Records from a dataset
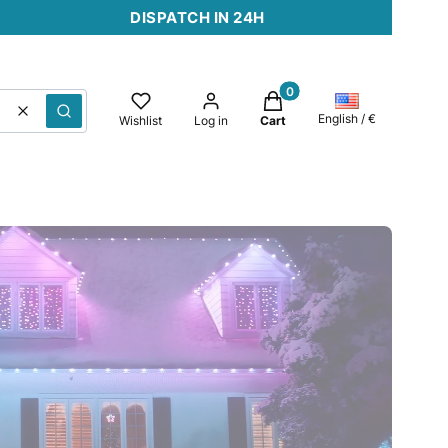
DISPATCH IN 24H
Products in the cart: 0. 
Clear
Search
English / €
Wishlist
Log in
Cart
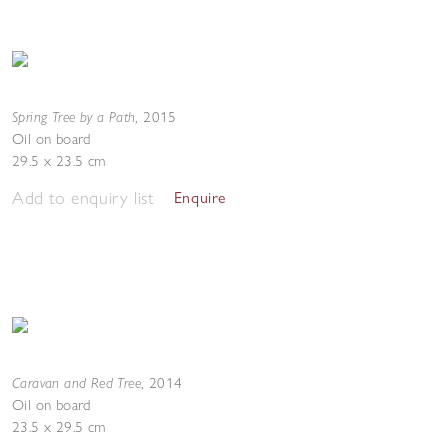
Spring Tree by a Path
,
2015
Oil on board
29.5 x 23.5 cm
Add to enquiry list
Enquire
Caravan and Red Tree
,
2014
Oil on board
23.5 x 29.5 cm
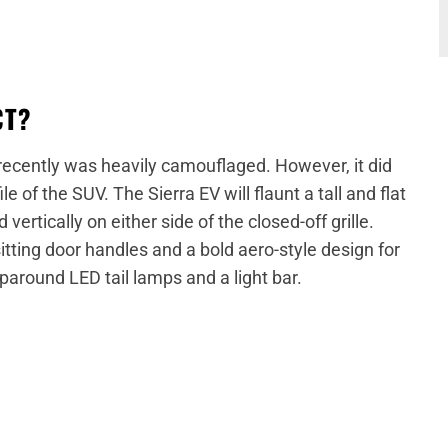
CT?
recently was heavily camouflaged. However, it did
e of the SUV. The Sierra EV will flaunt a tall and flat
ertically on either side of the closed-off grille.
sitting door handles and a bold aero-style design for
aparound LED tail lamps and a light bar.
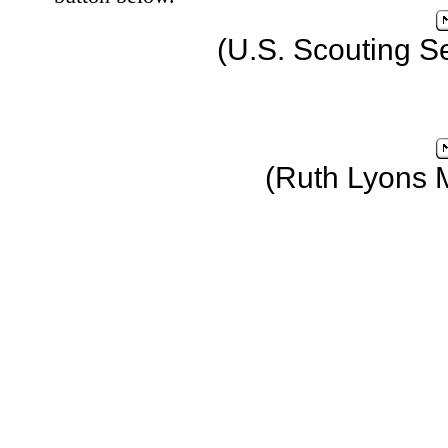
(U.S. Scouting S
(Ruth Lyons 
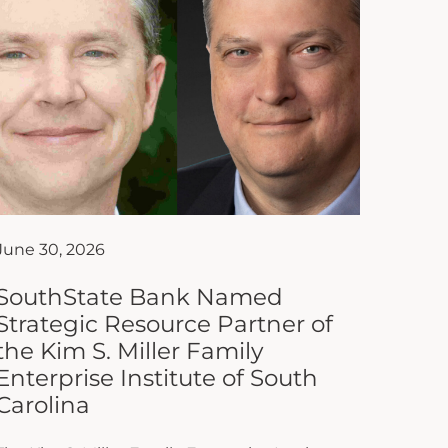
June 30, 2026
SouthState Bank Named
Strategic Resource Partner of
the Kim S. Miller Family
Enterprise Institute of South
Carolina
The Kim S. Miller Family Enterprise Institute
of South Carolina at Anderson University is
proud to announce that SouthState Bank
has joined the Institute as...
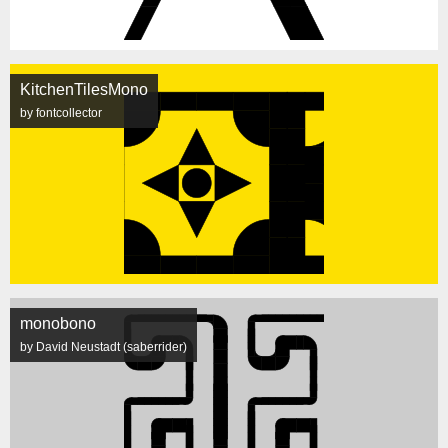
KitchenTilesMono
by fontcollector
monobono
by David Neustadt (saberrider)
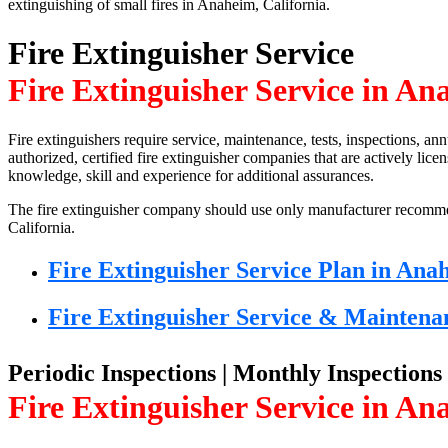
extinguishing of small fires in Anaheim, California.
Fire Extinguisher Service
Fire Extinguisher Service in An
Fire extinguishers require service, maintenance, tests, inspections, ann
authorized, certified fire extinguisher companies that are actively lic
knowledge, skill and experience for additional assurances.
The fire extinguisher company should use only manufacturer recom
California.
Fire Extinguisher Service Plan in Ana
Fire Extinguisher Service & Maintena
Periodic Inspections | Monthly Inspections
Fire Extinguisher Service in An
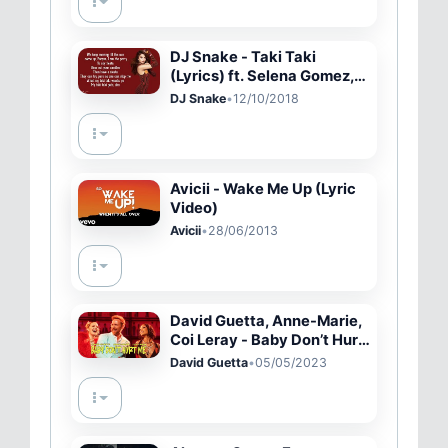
DJ Snake - Taki Taki
(Lyrics) ft. Selena Gomez,
Ozuna, Cardi B
DJ Snake
•
12/10/2018
Avicii - Wake Me Up (Lyric
Video)
Avicii
•
28/06/2013
David Guetta, Anne-Marie,
Coi Leray - Baby Don’t Hurt
Me (Official Video)
David Guetta
•
05/05/2023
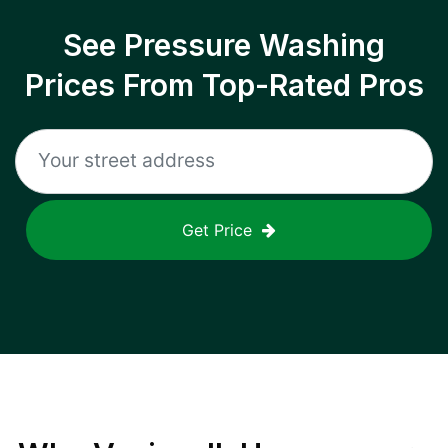
See Pressure Washing
Prices From Top-Rated Pros
Get Price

Instructions to follow: Would you please print only the lines running from the one with "DJ Snake - Taki Taki" to the final line of the entries above, exactly as written and without pictures?

Result below:
DJ Snake - Taki Taki
(Lyrics) ft. Selena Gomez,
Ozuna, Cardi B
DJ Snake
•
12/10/2018
Avicii - Wake Me Up (Lyric
Video)
Avicii
•
28/06/2013
David Guetta, Anne-Marie,
Coi Leray - Baby Don’t Hurt
Me (Official Video)
David Guetta
•
05/05/2023
See Pressure Washing
Prices From Top-Rated Pros
Get Price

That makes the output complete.